[[ Record extracts, beginning ]]
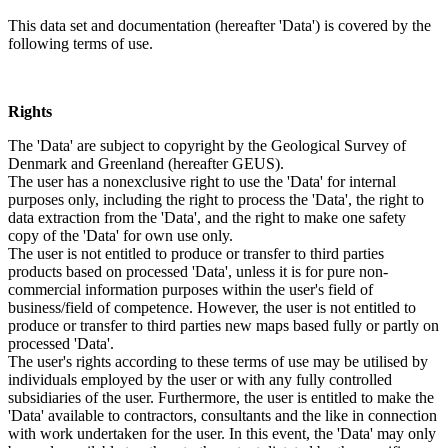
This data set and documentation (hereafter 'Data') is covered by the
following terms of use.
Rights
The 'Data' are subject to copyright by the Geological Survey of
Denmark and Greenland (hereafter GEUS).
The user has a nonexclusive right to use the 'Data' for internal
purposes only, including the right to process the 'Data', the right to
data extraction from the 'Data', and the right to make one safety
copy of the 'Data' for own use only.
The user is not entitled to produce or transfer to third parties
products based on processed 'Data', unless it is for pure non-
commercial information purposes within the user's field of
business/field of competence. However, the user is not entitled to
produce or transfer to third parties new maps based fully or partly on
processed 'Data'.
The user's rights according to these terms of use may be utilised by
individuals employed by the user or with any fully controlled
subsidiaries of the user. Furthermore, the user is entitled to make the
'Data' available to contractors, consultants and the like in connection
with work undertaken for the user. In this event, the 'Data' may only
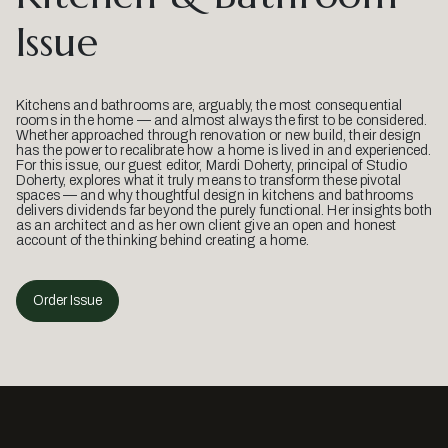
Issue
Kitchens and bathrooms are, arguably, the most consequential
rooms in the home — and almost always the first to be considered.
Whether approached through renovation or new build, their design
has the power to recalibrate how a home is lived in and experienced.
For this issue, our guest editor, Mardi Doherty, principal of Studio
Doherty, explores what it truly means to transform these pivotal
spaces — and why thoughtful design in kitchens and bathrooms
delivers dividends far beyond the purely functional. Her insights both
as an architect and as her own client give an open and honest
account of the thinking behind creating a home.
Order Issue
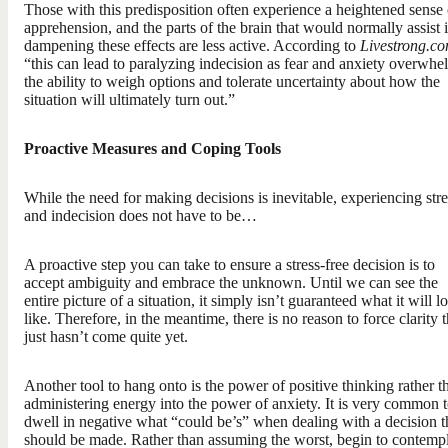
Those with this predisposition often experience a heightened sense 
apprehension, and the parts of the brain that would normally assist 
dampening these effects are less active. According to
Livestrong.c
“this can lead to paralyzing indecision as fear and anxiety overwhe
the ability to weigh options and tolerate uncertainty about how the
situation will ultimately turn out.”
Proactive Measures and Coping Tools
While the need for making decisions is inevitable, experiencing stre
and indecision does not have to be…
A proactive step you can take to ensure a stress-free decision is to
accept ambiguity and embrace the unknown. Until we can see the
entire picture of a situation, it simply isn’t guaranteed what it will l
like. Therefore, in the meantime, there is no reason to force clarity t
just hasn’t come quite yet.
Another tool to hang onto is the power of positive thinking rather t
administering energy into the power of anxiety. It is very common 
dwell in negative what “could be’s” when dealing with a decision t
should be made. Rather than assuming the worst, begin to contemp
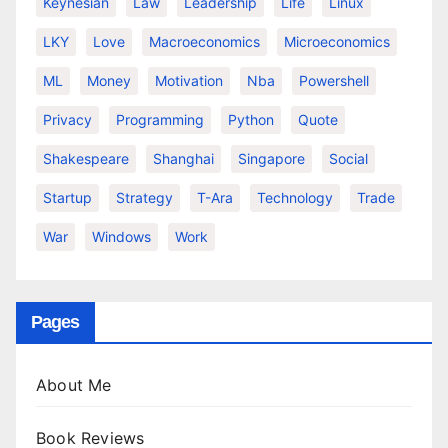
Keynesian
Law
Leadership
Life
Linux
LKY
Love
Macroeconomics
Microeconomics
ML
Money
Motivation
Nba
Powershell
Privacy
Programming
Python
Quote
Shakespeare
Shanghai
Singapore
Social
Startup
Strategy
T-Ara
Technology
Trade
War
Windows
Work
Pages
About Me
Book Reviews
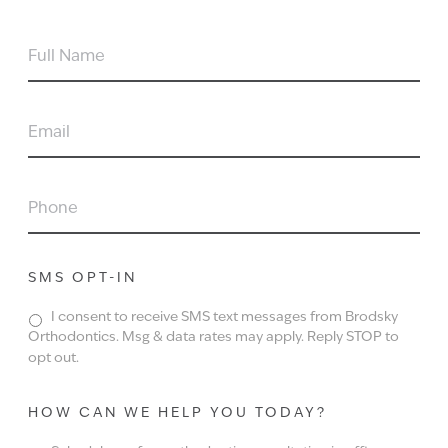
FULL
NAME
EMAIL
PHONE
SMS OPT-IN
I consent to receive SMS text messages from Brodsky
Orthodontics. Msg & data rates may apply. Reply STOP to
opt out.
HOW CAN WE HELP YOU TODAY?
[[ Record extracts, end ]]
[[ Record extracts, beginning ]]
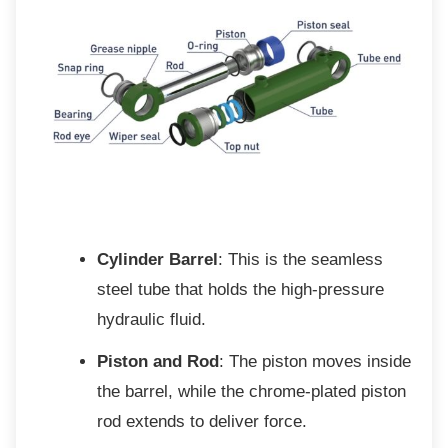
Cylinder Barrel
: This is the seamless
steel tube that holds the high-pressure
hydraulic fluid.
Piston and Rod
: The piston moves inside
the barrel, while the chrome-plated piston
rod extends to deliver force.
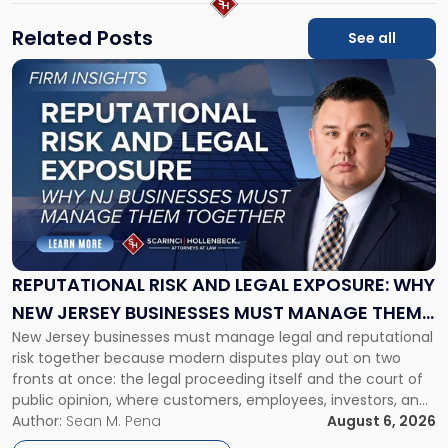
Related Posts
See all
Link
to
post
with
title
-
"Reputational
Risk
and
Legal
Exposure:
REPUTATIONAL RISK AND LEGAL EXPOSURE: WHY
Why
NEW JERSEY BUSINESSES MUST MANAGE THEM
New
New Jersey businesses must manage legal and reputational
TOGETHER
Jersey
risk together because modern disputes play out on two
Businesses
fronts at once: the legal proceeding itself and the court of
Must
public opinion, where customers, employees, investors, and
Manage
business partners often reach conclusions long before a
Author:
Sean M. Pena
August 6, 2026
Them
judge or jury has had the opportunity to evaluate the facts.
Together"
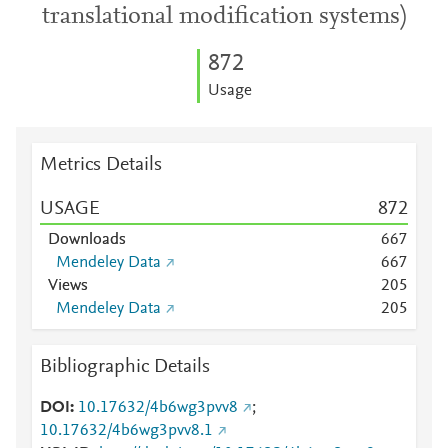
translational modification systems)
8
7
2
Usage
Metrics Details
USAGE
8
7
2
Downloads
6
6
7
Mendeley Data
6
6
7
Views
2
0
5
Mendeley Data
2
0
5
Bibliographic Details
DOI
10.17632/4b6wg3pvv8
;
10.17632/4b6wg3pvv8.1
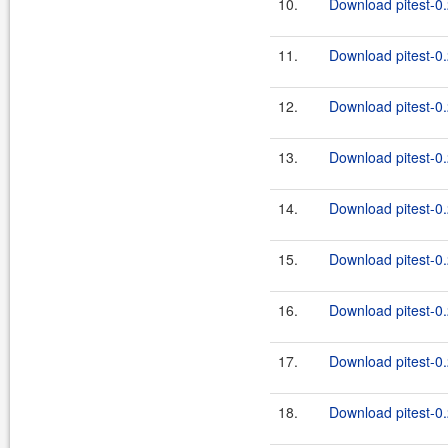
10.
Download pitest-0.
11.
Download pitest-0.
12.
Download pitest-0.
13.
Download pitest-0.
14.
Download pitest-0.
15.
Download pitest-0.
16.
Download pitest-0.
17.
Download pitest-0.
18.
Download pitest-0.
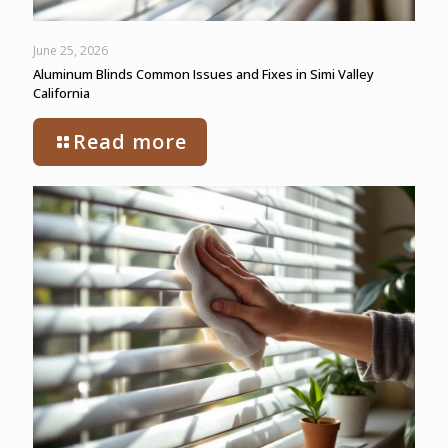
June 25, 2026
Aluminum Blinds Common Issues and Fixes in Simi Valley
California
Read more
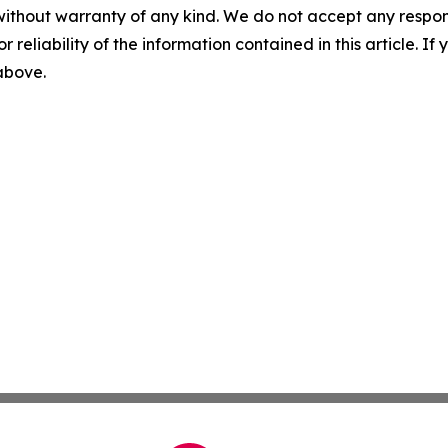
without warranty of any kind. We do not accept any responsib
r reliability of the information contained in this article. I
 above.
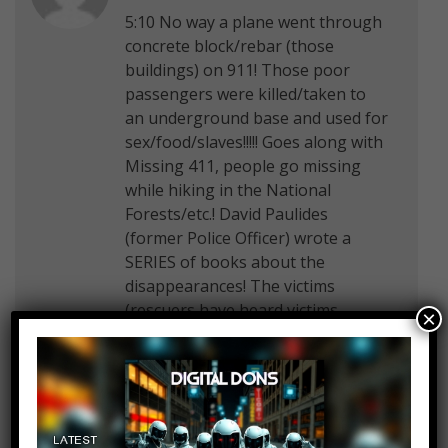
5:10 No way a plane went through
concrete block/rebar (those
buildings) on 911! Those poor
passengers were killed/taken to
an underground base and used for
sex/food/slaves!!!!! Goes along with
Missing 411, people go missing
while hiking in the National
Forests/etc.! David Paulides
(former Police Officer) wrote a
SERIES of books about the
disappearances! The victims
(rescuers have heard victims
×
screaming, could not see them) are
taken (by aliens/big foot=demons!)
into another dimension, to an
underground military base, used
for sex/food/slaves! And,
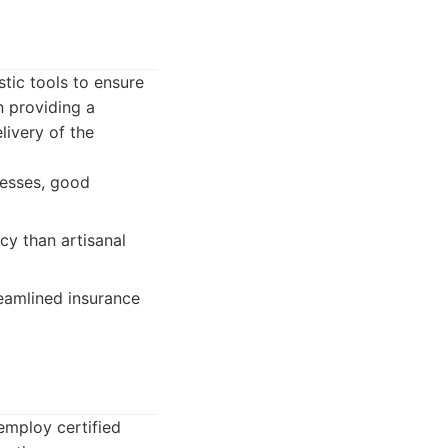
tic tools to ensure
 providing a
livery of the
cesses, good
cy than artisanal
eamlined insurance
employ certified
[[ Record extracts, end ]]
[[ Record extracts, beginning ]]
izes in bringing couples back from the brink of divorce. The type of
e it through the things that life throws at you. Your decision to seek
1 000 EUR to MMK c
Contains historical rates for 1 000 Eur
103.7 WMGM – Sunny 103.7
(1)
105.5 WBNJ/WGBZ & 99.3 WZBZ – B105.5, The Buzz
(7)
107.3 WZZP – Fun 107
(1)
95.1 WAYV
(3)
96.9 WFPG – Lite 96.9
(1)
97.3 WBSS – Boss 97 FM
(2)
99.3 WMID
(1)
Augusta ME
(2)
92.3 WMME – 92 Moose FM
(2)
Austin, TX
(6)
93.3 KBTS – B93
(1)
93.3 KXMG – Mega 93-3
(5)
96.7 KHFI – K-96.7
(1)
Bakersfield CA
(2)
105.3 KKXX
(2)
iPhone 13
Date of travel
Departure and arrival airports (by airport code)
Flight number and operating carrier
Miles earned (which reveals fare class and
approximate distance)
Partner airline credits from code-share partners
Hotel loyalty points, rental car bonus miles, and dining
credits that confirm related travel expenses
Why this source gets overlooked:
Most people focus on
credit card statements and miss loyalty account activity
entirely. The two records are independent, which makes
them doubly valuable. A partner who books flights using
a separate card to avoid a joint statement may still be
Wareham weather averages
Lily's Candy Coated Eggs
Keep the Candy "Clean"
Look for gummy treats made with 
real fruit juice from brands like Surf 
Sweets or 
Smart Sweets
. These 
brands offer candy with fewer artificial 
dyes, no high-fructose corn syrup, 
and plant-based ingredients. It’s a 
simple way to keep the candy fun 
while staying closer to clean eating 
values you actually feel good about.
[[ Record extracts, end ]]
=== Work task ===
Only those lines of the entries above that run from the line containing "This data set" to the line containing "purposes only, including", both included, should be transcribed exactly.

=== Output of the exercise ===
This data set and documentation (hereafter 'Data') is covered by the
following terms of use.
Rights
The 'Data' are subject to copyright by the Geological Survey of
Denmark and Greenland (hereafter GEUS).
The user has a nonexclusive right to use the 'Data' for internal
purposes only, including the right to process the 'Data', the right to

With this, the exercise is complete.